A rip roaring romp with a real core of realism. I am a fan of thrillers, but modern Piracy had never really featured on my reading list. It was not really until I watched Captain Phillips that the news stories I had been hearing about pirates on the modern oceans really began to resonate, so when it was gently suggested that I read this, I was happy to comply. Not set in Africa ( which is where we see most of the new stories originate) as the title suggest this is is set in The Philippines and a great choice of setting it is.

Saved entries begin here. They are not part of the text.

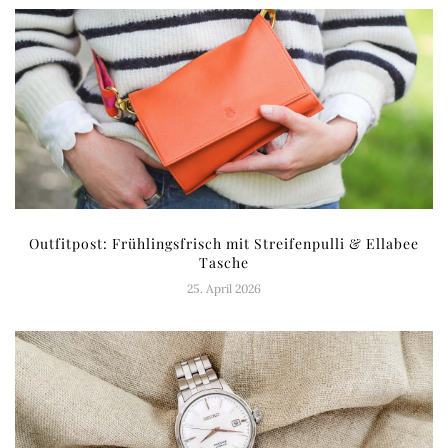
Outfitpost: Frühlingsfrisch mit Streifenpulli & Ellabee
Tasche
25. April 2026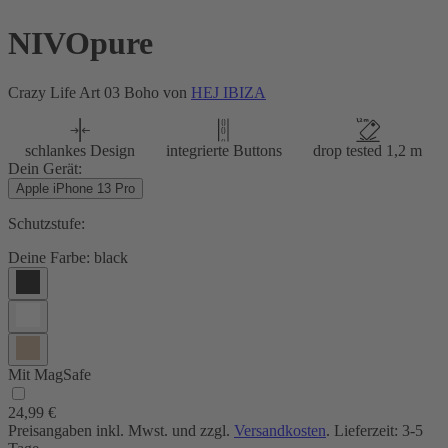
NIVOpure
Crazy Life Art 03 Boho von
HEJ IBIZA
schlankes Design
integrierte Buttons
drop tested 1,2 m
Dein Gerät:
Apple iPhone 13 Pro
Schutzstufe:
Deine Farbe:
black
Mit MagSafe
24,99 €
Preisangaben inkl. Mwst. und zzgl.
Versandkosten
. Lieferzeit: 3-5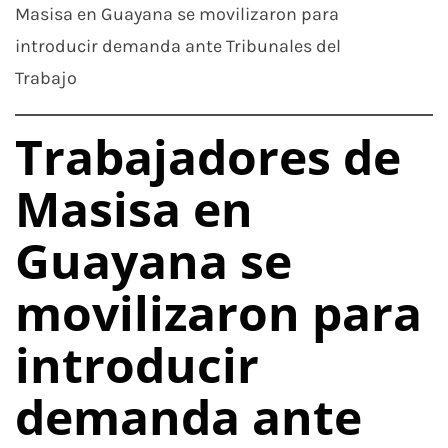
Masisa en Guayana se movilizaron para
introducir demanda ante Tribunales del
Trabajo
Trabajadores de
Masisa en
Guayana se
movilizaron para
introducir
demanda ante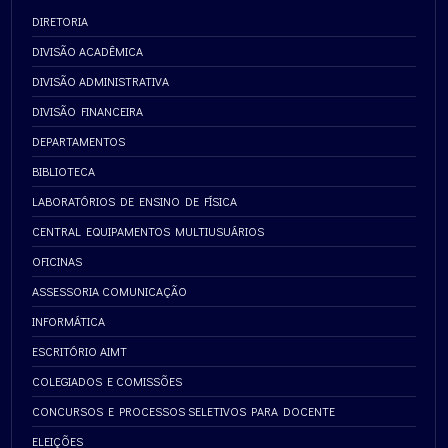
DIRETORIA
DIVISÃO ACADÊMICA
DIVISÃO ADMINISTRATIVA
DIVISÃO FINANCEIRA
DEPARTAMENTOS
BIBLIOTECA
LABORATÓRIOS DE ENSINO DE FÍSICA
CENTRAL EQUIPAMENTOS MULTIUSUÁRIOS
OFICINAS
ASSESSORIA COMUNICAÇÃO
INFORMÁTICA
ESCRITÓRIO AIMT
COLEGIADOS E COMISSÕES
CONCURSOS E PROCESSOS SELETIVOS PARA DOCENTE
ELEIÇÕES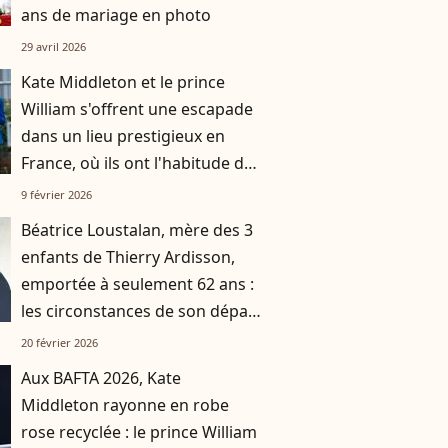
ans de mariage en photo
29 avril 2026
Kate Middleton et le prince
William s'offrent une escapade
dans un lieu prestigieux en
France, où ils ont l'habitude de
se rendre avec leurs trois
9 février 2026
enfants
Béatrice Loustalan, mère des 3
enfants de Thierry Ardisson,
emportée à seulement 62 ans :
les circonstances de son départ
connues
20 février 2026
Aux BAFTA 2026, Kate
Middleton rayonne en robe
rose recyclée : le prince William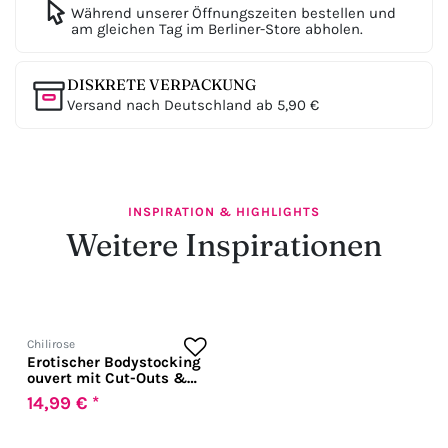
Während unserer Öffnungszeiten bestellen und
am gleichen Tag im Berliner-Store abholen.
DISKRETE VERPACKUNG
Versand nach Deutschland ab 5,90 €
INSPIRATION & HIGHLIGHTS
Weitere Inspirationen
Chilirose
Erotischer Bodystocking
ouvert mit Cut-Outs &
floralem Muster in
14,99 € *
schwarz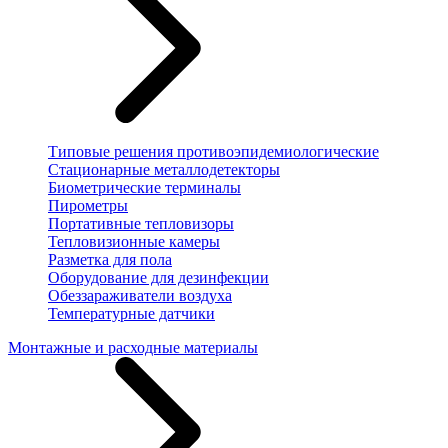
Типовые решения противоэпидемиологические
Стационарные металлодетекторы
Биометрические терминалы
Пирометры
Портативные тепловизоры
Тепловизионные камеры
Разметка для пола
Оборудование для дезинфекции
Обеззараживатели воздуха
Температурные датчики
Монтажные и расходные материалы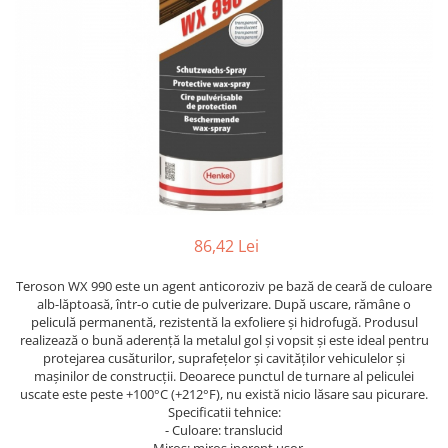
Pentru SATA
Insonorizant
PIESE REPARATIE PISTOALE
Compresor 220V
Pentru Walcom
Mastic etansare
4.5 VOPSELE INDUSTRIALE
Compresor 380V
1.3 ACCESORI PISTOALE VOPSIT
Tratarea Ruginii
Compresor surub
Primer 1K
Ceara protectie
Curatat
Rezervor aer
Primer 2K
Mastic pensulabil
Cuple rapide
Ulei compresor
Aditivi
2.3 CHIT
Diverse
Suflat
4.6 PREGATIRE SUPRAFATA
Filtre vopsea pentru cana
Chit Poliesteric Universal
3.4 POLISHARE
Furtun alimentare aer
Chit cu Fibre de Sticla
Masina polishat Ø 75 mm
Manometre
Chit pentru Plastic
Masina polishat Ø 125 - 180 mm
86,42 Lei
Suport pistol
Chit pentru Aluminiu
Masina polishat cu acumulator
1.4 FILTRARE AER
Chit Special
Statii de incarcare
Teroson WX 990 este un agent anticoroziv pe bază de ceară de culoare
Chit Pistolabil
Baterie filtrare aer vopsitorie
3.5 SCULE POLIZARE
alb-lăptoasă, într-o cutie de pulverizare. După uscare, rămâne o
peliculă permanentă, rezistentă la exfoliere și hidrofugă. Produsul
Rasina si fibra de sticla
Filtre cu montare pe furtun
Polizoare pe aer
realizează o bună aderență la metalul gol și vopsit și este ideal pentru
Scule speciale pentru chit
Consumabile filtre aer
protejarea cusăturilor, suprafețelor și cavităților vehiculelor și
Curatat suprafate
2.4 PREGATIREA SUPRAFETEI
mașinilor de construcții. Deoarece punctul de turnare al peliculei
1.5 CANA PISTOALE VOPSIT
Polizor electric
uscate este peste +100°C (+212°F), nu există nicio lăsare sau picurare.
Pompa lichid
Cana pistol
Consumabile
Specificatii tehnice:
- Culoare: translucid
Lavete
Cana pistol presurizare
3.6 INDREPTAT CAROSERIE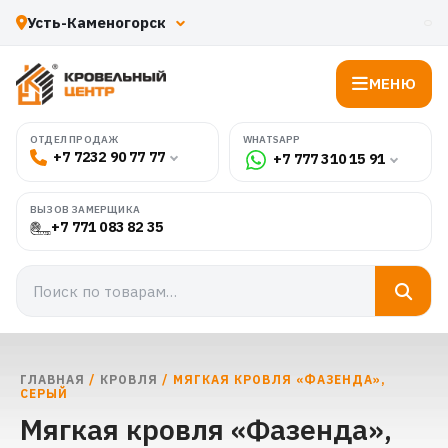
МЕНЮ
WHATSAPP
ОТДЕЛ ПРОДАЖ
+7 7232 90 77 77
+7 777 310 15 91
ВЫЗОВ ЗАМЕРЩИКА
+7 771 083 82 35
ГЛАВНАЯ
/
КРОВЛЯ
/ МЯГКАЯ КРОВЛЯ «ФАЗЕНДА»,
СЕРЫЙ
Мягкая кровля «Фазенда»,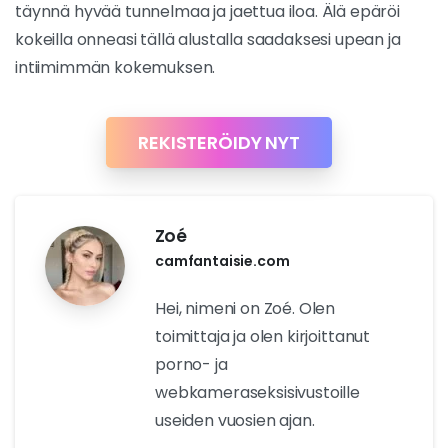
täynnä hyvää tunnelmaa ja jaettua iloa. Älä epäröi
kokeilla onneasi tällä alustalla saadaksesi upean ja
intiimimmän kokemuksen.
REKISTERÖIDY NYT
Zoé
camfantaisie.com
Hei, nimeni on Zoé. Olen
toimittaja ja olen kirjoittanut
porno- ja
webkameraseksisivustoille
useiden vuosien ajan.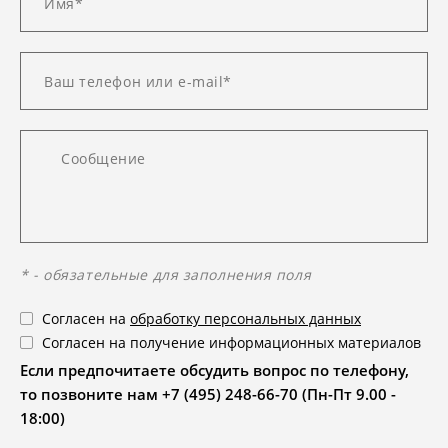
* - обязательные для заполнения поля
Согласен на
обработку персональных данных
Согласен на получение информационных материалов
Если предпочитаете обсудить вопрос по телефону,
то позвоните нам +7 (495) 248-66-70 (Пн-Пт 9.00 -
18:00)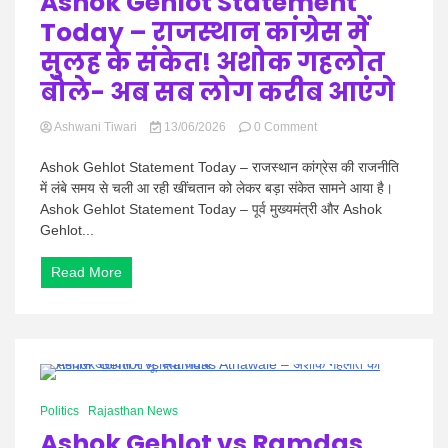
Ashok Gehlot Statement
आंधी,
Today – राजस्थान कांग्रेस में
कई
जिलों
सुलह के संकेत! अशोक गहलोत
में
बारिश
बोले- अब सब लोग करीब आएंगे
का
अलर्ट
on
Ashwani Tiwari
13/06/2026
0 Comment
Ashok
Gehlot
Ashok Gehlot Statement Today – राजस्थान कांग्रेस की राजनीति
Statement
में लंबे समय से चली आ रही खींचतान को लेकर बड़ा संकेत सामने आया है।
Today
Ashok Gehlot Statement Today – पूर्व मुख्यमंत्री और Ashok
–
Gehlot...
राजस्थान
कांग्रेस
में
Read More
सुलह
के
संकेत!
अशोक
गहलोत
बोले-
0 Minutes
अब
Politics
Rajasthan News
सब
लोग
Ashok Gehlot vs Ramdas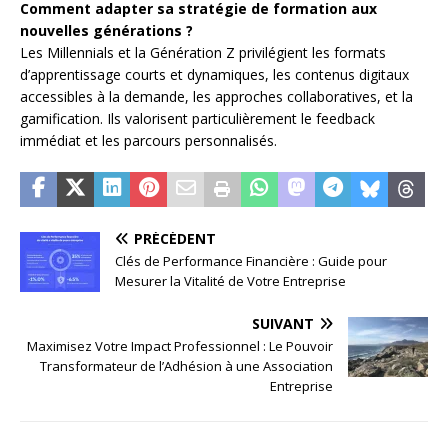
Comment adapter sa stratégie de formation aux
nouvelles générations ?
Les Millennials et la Génération Z privilégient les formats
d’apprentissage courts et dynamiques, les contenus digitaux
accessibles à la demande, les approches collaboratives, et la
gamification. Ils valorisent particulièrement le feedback
immédiat et les parcours personnalisés.
PRÉCÉDENT
Clés de Performance Financière : Guide pour
Mesurer la Vitalité de Votre Entreprise
SUIVANT
Maximisez Votre Impact Professionnel : Le Pouvoir
Transformateur de l’Adhésion à une Association
Entreprise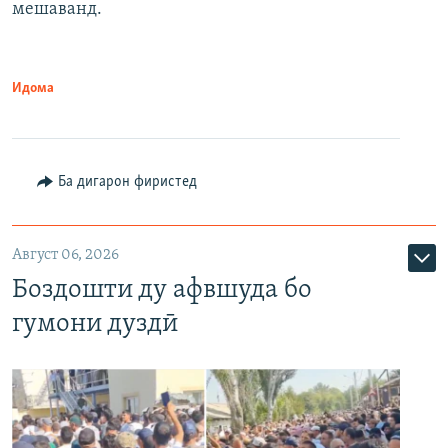
мешаванд.
Идома
Ба дигарон фиристед
Август 06, 2026
Боздошти ду афвшуда бо
гумони дуздӣ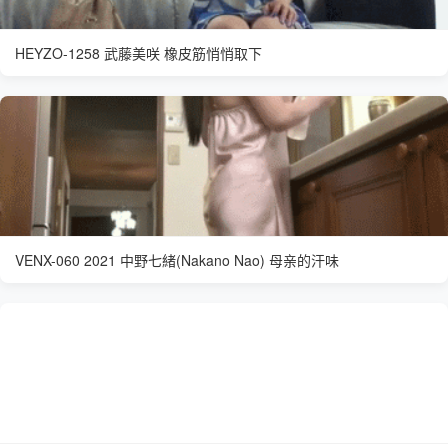
HEYZO-1258 武藤美咲 橡皮筋悄悄取下
VENX-060 2021 中野七緒(Nakano Nao) 母亲的汗味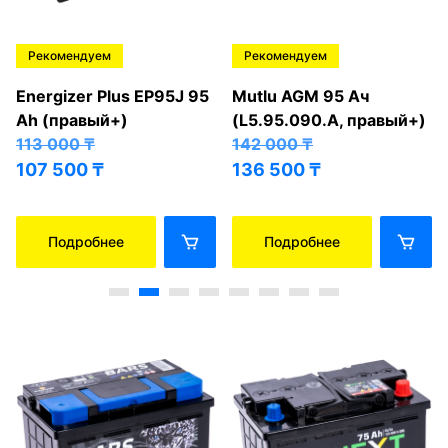
Рекомендуем
Рекомендуем
Energizer Plus EP95J 95
Mutlu AGM 95 Ач
Ah (правый+)
(L5.95.090.A, правый+)
113 000
₸
142 000
₸
107 500
₸
136 500
₸
Подробнее
Подробнее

Rather than précis the plot, which you can get from the Amazon Blurb and other reviewers, I just want to speak to the elements of this book that kept me compelled. Firstly the characterisation. I was happy to see that our main protagonists were rounded and utterly believable in the roles they inhabit, never clichéd and the kind of folk you want to follow into peril just to make sure "they got through"
The story is clever, I had worked out the twist pretty early, but that is no reflection on Mr Granger as a spinner of tales, sometimes the journey is much more important than the destination. The fact that much of the grounding of the adventure comes from real journalistic experience gives a clarity and a freshness that is often missing from more formulaic thrillers of this genre.
The exotic setting gives the story another engaging hook and this would be a tremendous book to sit and read as waves lap against the shore on your next humid holiday abroad.
I thoroughly enjoyed it and will be seeking out " Oceans on Fire" very soon indeed.